FİLİZ KERESTECİOĞLU DEMİR (İstanbul) - Kürtçe ıslık, evet. Yani, ben bir ıslık çalmak istiyorum, nasıl oluyor Kürtçe ıslık? Ama olmuş.

Musa Anter 1943 yılında Dicle Talebe Yurdu Müdürlüğü yaparken karakola çağırılmış. Siyasi şubede görevli polisler tarafından, Kürtçe ıslık çaldığı gerekçesiyle, tekme tokat dövülerek ağır hakaretlere maruz kaldığı hikâyeyi "Hatıralarım" kitabında anlatmış. Komiser demiş ki: "Ulan hainoğluhain, kusurunu biliyor musun?" "Yok." demiş Musa Anter. "Radyonuz yok mudur?" "'Var.' dedim." "Peki, pikabınız yok mu?" "'O da var.' dedim." "Peki -bilmem ne oğlu bilmem ne- bu kadar güzel Türkçe plak varken ne -nokta nokta nokta- yemeye yurtta Kürtçe ıslık çalıyorsunuz?"

(Mikrofon otomatik cihaz tarafından kapatıldı)

FİLİZ KERESTECİOĞLU DEMİR (İstanbul) - Bunu da tamamlayayım, son cümle.

BAŞKAN - Tamamlayın hadi.

CEYHUN İRGİL (Bursa) - Ama bu ilginç bir konu, bunu dinleyelim hakikaten.

FİLİZ KERESTECİOĞLU DEMİR (İstanbul) - Açılmadı mikrofon.

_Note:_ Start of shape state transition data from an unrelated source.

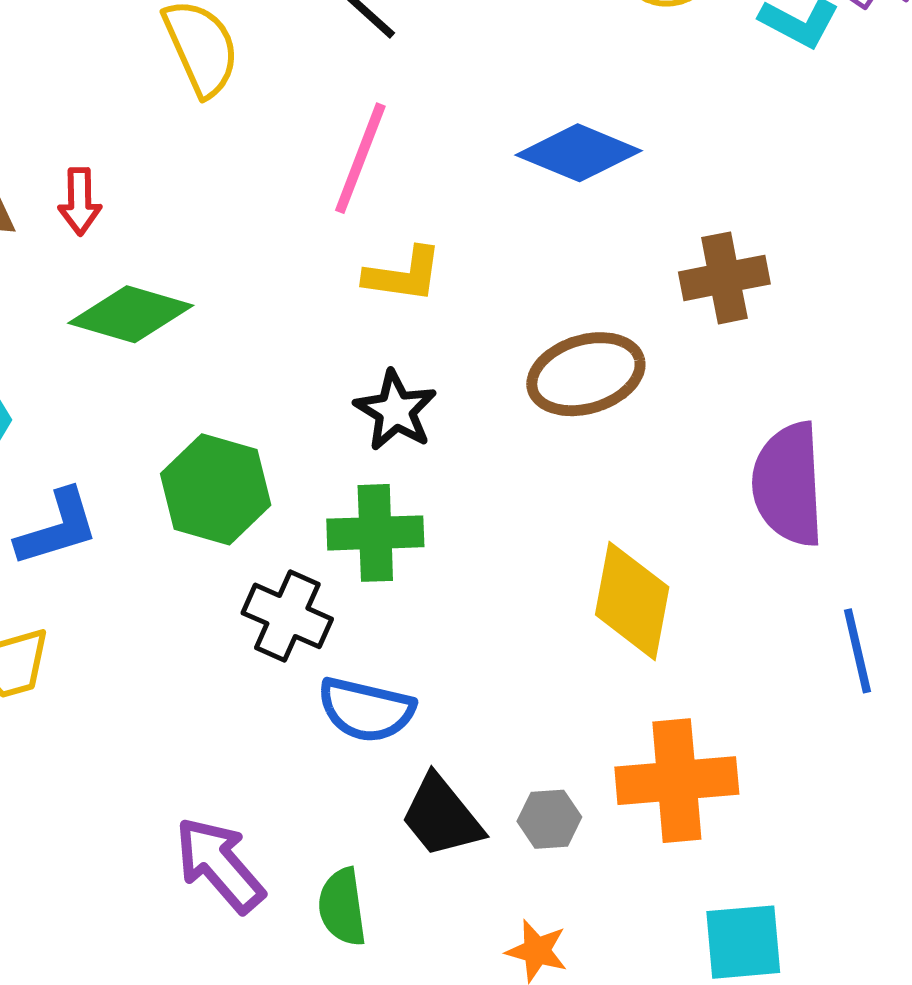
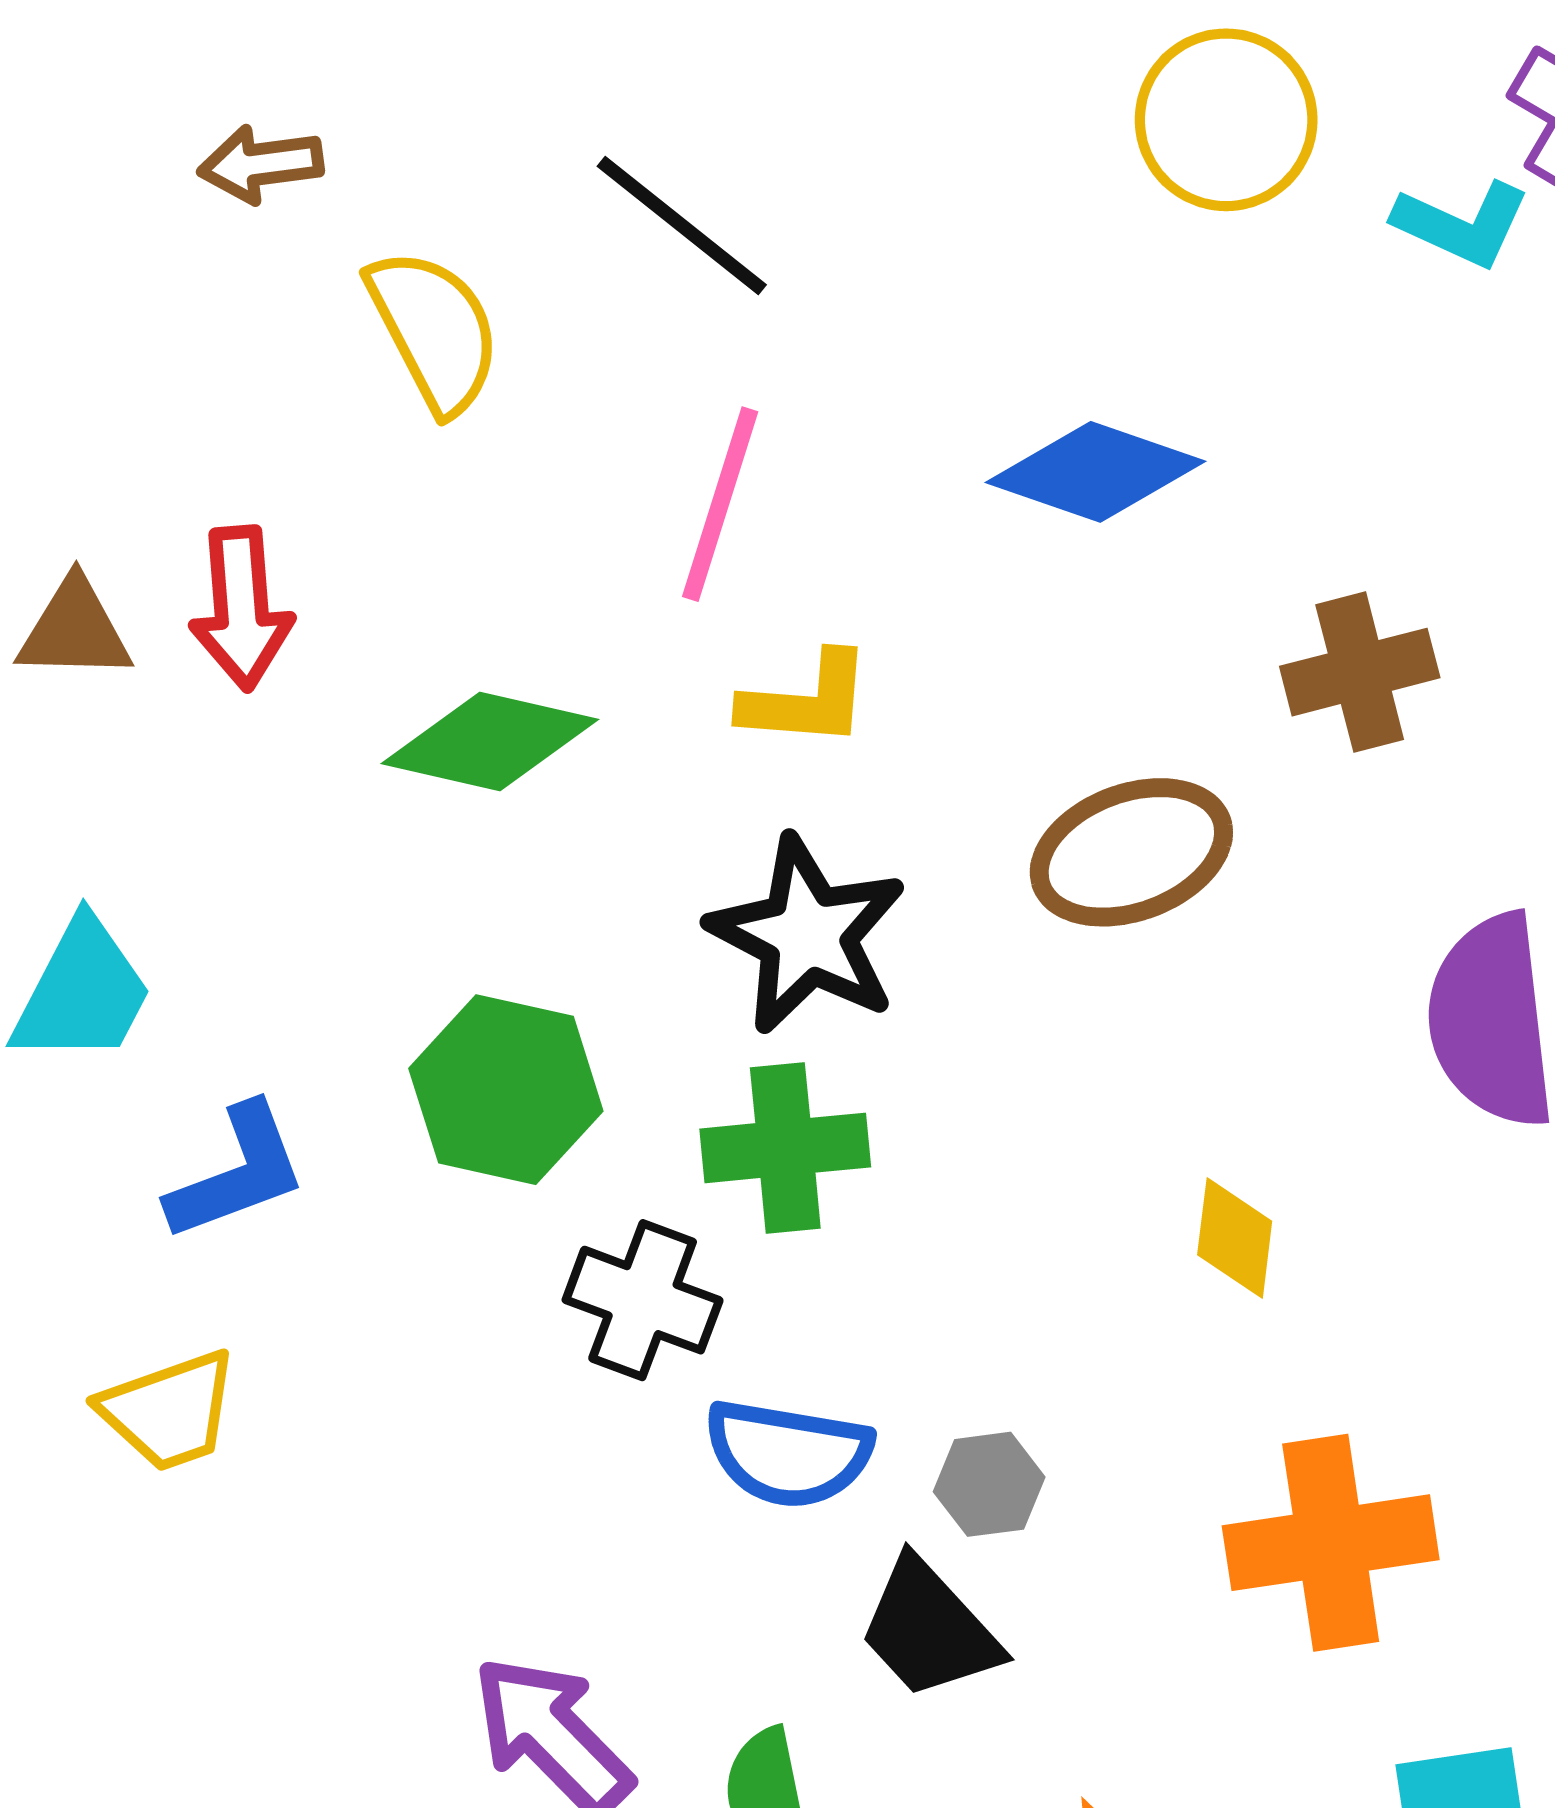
red arrow: (80, 201) -> (241, 608), size x1.4
green diamond: (131, 314) -> (490, 741), moved
black star: (396, 411) -> (807, 935), size x1.4
yellow diamond: (632, 601) -> (1235, 1238), size x0.6
gray hexagon: (549, 819) -> (989, 1484), moved

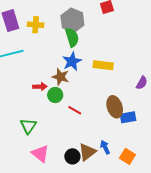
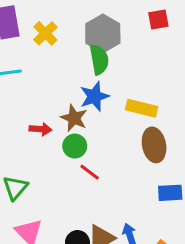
yellow cross: (36, 25) -> (45, 33), turned 35
green circle: (55, 95) -> (75, 146), moved
brown ellipse: (115, 107) -> (154, 145), moved

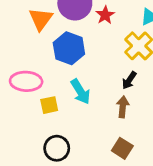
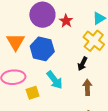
orange triangle: (41, 19) -> (16, 42), moved
black arrow: (129, 80) -> (82, 64), moved

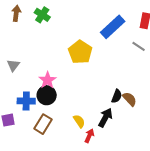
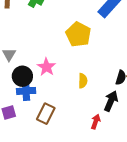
black circle: (47, 95) -> (22, 76), moved
yellow semicircle: (79, 121) -> (83, 81), moved, turned 40

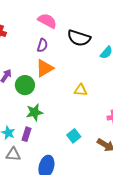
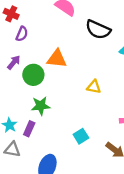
purple semicircle: (42, 45) -> (22, 34), moved
orange triangle: (45, 68) -> (57, 59), turned 30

BÜLENT TURAN (Çanakkale) - Zapta geçmesin diye kapattı!

FİLİZ KERESTECİOĞLU DEMİR (İstanbul) - Zapta geçsin, geçsin, özellikle geçsin.

BAŞKAN - O ıslık nasıldı, bilmiyorum.

FİLİZ KERESTECİOĞLU DEMİR (İstanbul) - "İşte, biz buradan geliyoruz aziz Türk ve Kürt gençleri." diye Musa Anter "Hatıralarım"ında yazıyor. Ve daha yeni aynı olay...

Evet, sekiz yıl ile yirmi yedi yıl arasında... Dicle Üniversitesinde okullarının bahçesinde çocuklar ıslık çalarak dolaşıyor ve ıslıkla bir marş çaldıkları iddia ediliyor. Onlar da "Yok, o marş da değil. Aslında Xelil Xemgin isimli Kürt sanatçının bir şarkısını biz söylüyorduk." diyorlar ve polisler apar topar alıyorlar, götürüyorlar.

Tarihe geçsin: Kürtçe ıslık da varmış. Türkçesini sizden bekliyoruz.

Teşekkür ederim.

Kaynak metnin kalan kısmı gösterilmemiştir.